> **BRIEF**
Write out every line below that contains "polluters".

> **RECORDS FOR THE TASK**
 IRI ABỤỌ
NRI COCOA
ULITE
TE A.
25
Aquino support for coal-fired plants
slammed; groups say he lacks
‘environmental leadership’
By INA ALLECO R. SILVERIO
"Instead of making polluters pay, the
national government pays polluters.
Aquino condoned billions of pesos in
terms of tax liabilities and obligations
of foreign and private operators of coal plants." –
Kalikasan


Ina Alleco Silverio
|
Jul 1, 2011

==

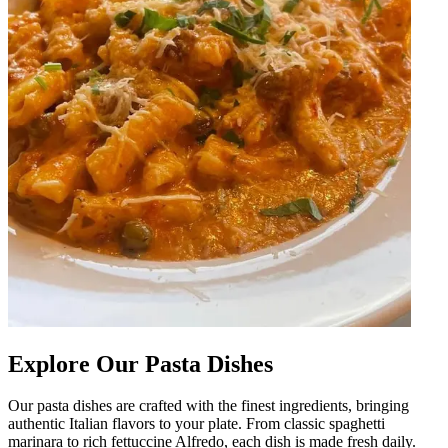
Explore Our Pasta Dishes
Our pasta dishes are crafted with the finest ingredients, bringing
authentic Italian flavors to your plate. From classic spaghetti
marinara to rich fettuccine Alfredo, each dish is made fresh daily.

---

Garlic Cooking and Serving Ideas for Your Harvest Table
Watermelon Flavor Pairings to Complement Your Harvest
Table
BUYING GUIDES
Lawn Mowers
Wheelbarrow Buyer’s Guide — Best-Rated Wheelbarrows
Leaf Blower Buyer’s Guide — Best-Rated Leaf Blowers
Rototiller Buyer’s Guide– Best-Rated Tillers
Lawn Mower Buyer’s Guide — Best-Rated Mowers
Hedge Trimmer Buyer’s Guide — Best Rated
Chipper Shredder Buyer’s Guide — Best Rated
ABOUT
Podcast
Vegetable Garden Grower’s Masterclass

> **TASK SOLUTION**
"Instead of making polluters pay, the
national government pays polluters.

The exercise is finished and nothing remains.